**What is expected:** A faithful transcription of all the entries below is needed, without the pictures.

**Records for the exercise:**
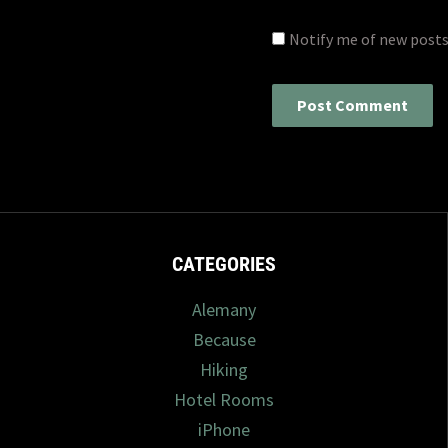
Notify me of new posts
CATEGORIES
Alemany
Because
Hiking
Hotel Rooms
iPhone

**Final answer:**
Notify me of new posts
CATEGORIES
Alemany
Because
Hiking
Hotel Rooms
iPhone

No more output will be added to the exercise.